Antonio Damasio, comentando este pasaje, añade: “Es evidente que los animales carecen de aparato intelectual para hacerlo (para tener luchas culturales), pero nosotros no”.

Entre nuestros vecinos animales no hay guerras culturales; tampoco se imponen el tabú del incesto; no practican el turismo ni han inventado el patrimonio cultural que, con el tiempo, contaminan y destruyen lo que pretenden conservar al convocar corrientes masivas de gente para disfrutar de un paisaje singular o de un abrigo con pinturas rupestres.

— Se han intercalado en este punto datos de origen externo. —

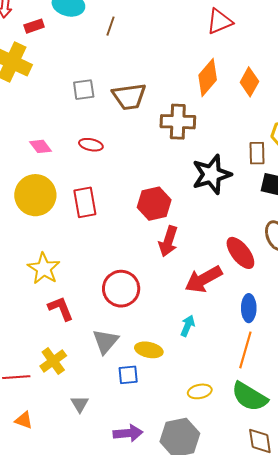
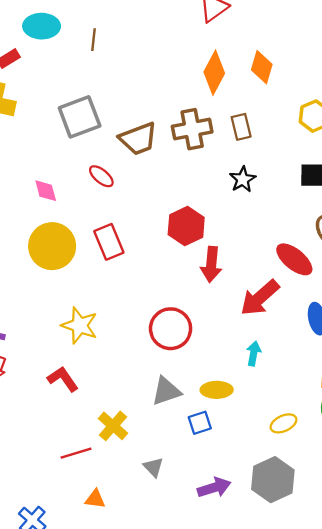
gray square: (84, 90) -> (80, 117), size x1.6
brown trapezoid: (129, 96) -> (138, 139), moved
red ellipse: (91, 145) -> (101, 176), turned 40
pink diamond: (40, 146) -> (46, 191), turned 35
brown rectangle: (257, 153) -> (241, 127), moved
black star: (212, 174) -> (243, 179), size x0.6
red L-shape: (61, 308) -> (63, 379), moved
gray triangle: (105, 341) -> (166, 391), turned 44

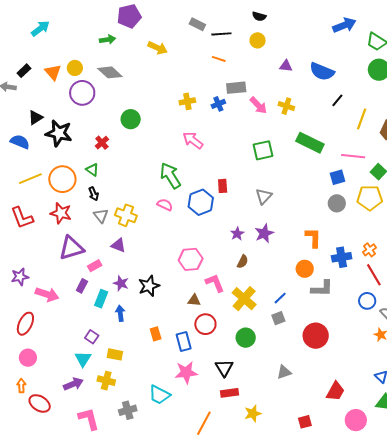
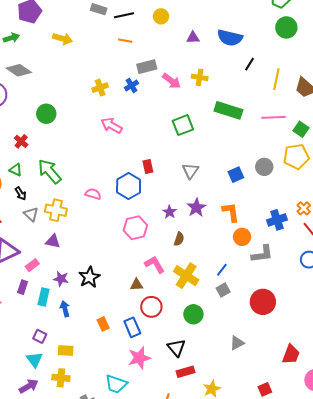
green arrow: (170, 176) -> (50, 171), moved
blue square: (337, 177) -> (236, 175), moved
orange L-shape: (313, 238) -> (231, 212), moved
pink hexagon: (191, 259) -> (135, 228), moved

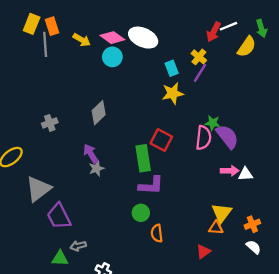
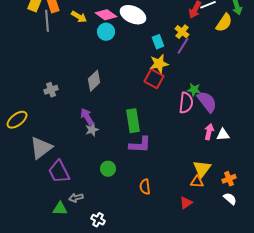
red square: (161, 140) -> (154, 79), moved
pink arrow: (230, 171) -> (209, 132), turned -77
green circle: (141, 213) -> (108, 169), moved

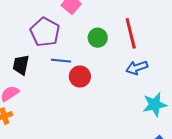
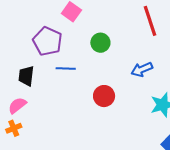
red line: (131, 33) -> (150, 21), moved
red circle: (80, 77) -> (104, 96), moved

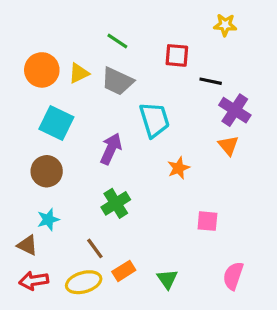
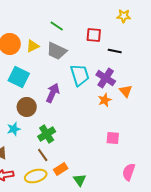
purple cross: (235, 110) -> (106, 78), moved
orange star: (178, 168) -> (105, 100), moved
brown circle: (47, 171) -> (27, 107), moved
green cross: (116, 203) -> (47, 134), moved
cyan star: (48, 219) -> (14, 129), moved
green triangle: (167, 279) -> (80, 180), moved

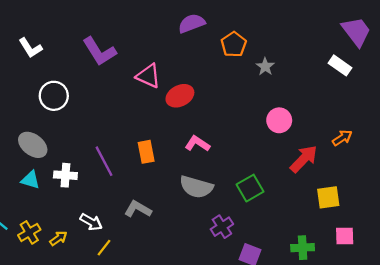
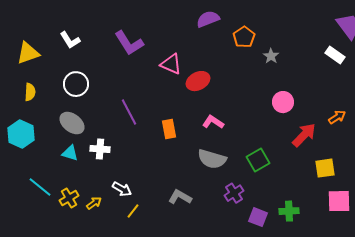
white circle: (54, 96) -> (76, 84), moved
purple line: (104, 161) -> (129, 112), moved
gray L-shape: (138, 209) -> (180, 197), moved
pink square: (345, 236) -> (339, 201), size x1.4
green cross: (303, 248) -> (289, 211), moved

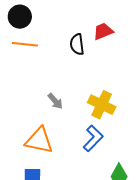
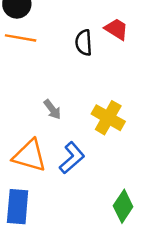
red trapezoid: (103, 31) -> (116, 29), turned 50
blue L-shape: (93, 138) -> (72, 158), moved

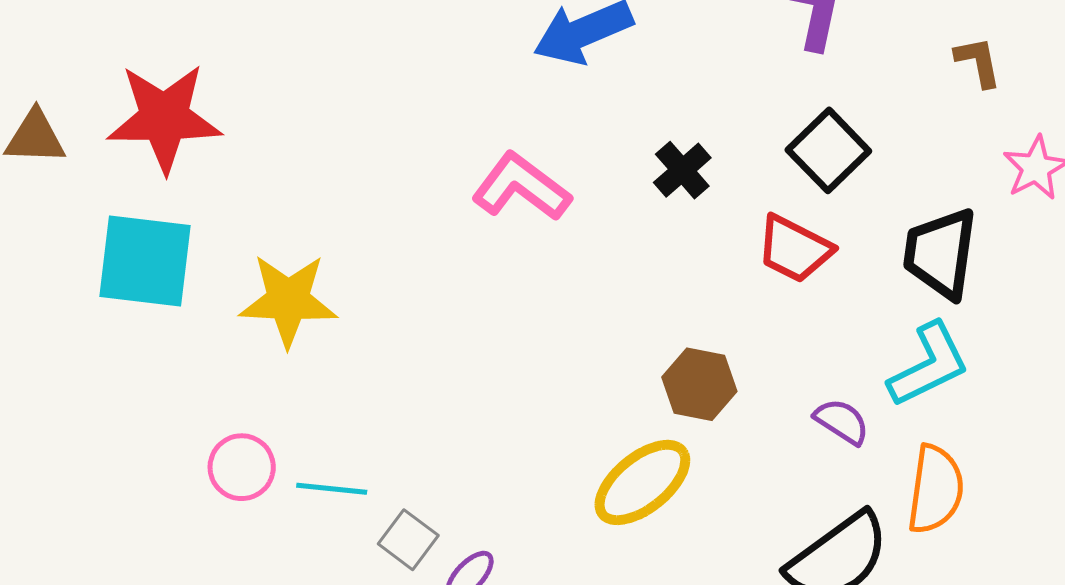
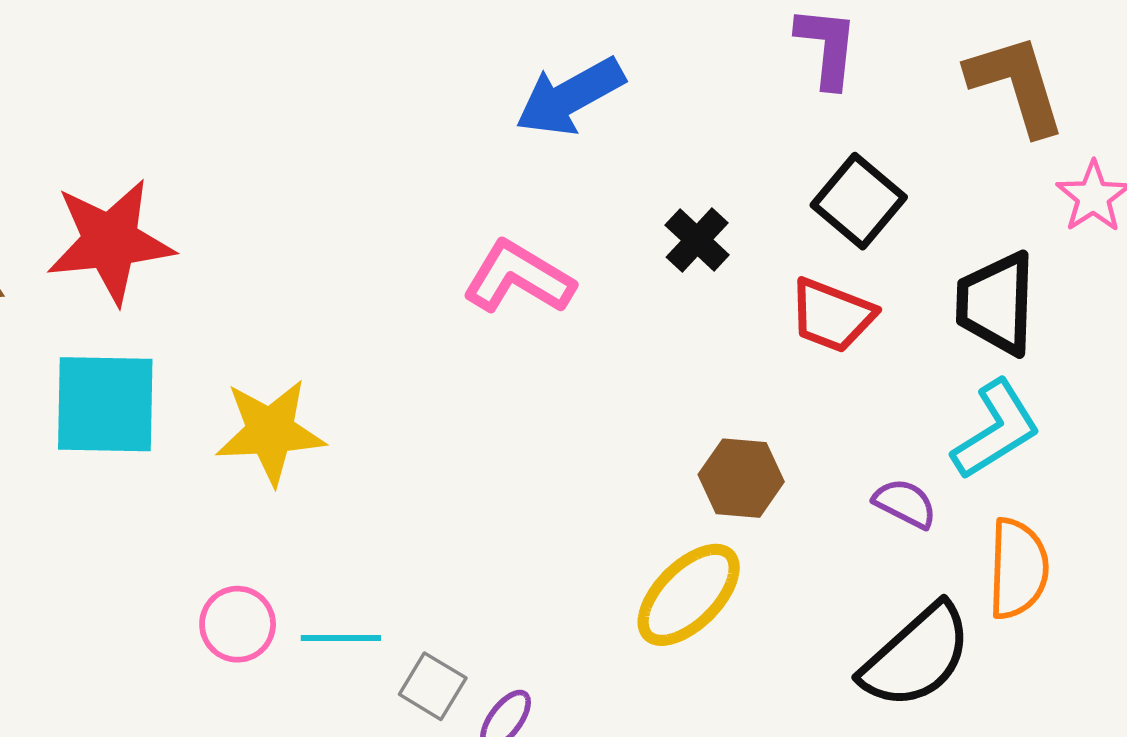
brown L-shape: (978, 62) -> (1016, 84), size x1.8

El machismo, el edadismo, el racismo, las clases sociales, las desigualdades económicas, políticas y culturales son fenómenos culturales de primera magnitud. Las sociedades humanas, como dice Lahire, no han dejado de crear formas de dominación y de constitución de jerarquías más o menos explícitas. También en la era digital. Véase la deriva que han tomado las redes sociales y su relación con la polarización sociocultural y con la epidemia de salud mental.

Si en el contexto de los desafíos que tiene ante sí la especie humana, provocados por su propio modo de vida, todavía pensamos que la cultura es esencialmente buena, tenemos un problema serio: “Ciegos que, viendo, no ven”, como dijo Saramago en ‘Ensayo sobre la ceguera’.

No avanzaremos hacia una nueva cultura si persistimos en ver como tal solamente aquella parte que nos conviene a cada uno; y, menos aún, si aplaudimos la que les conviene a las grandes corporaciones de producción, comunicación y organización de los significados.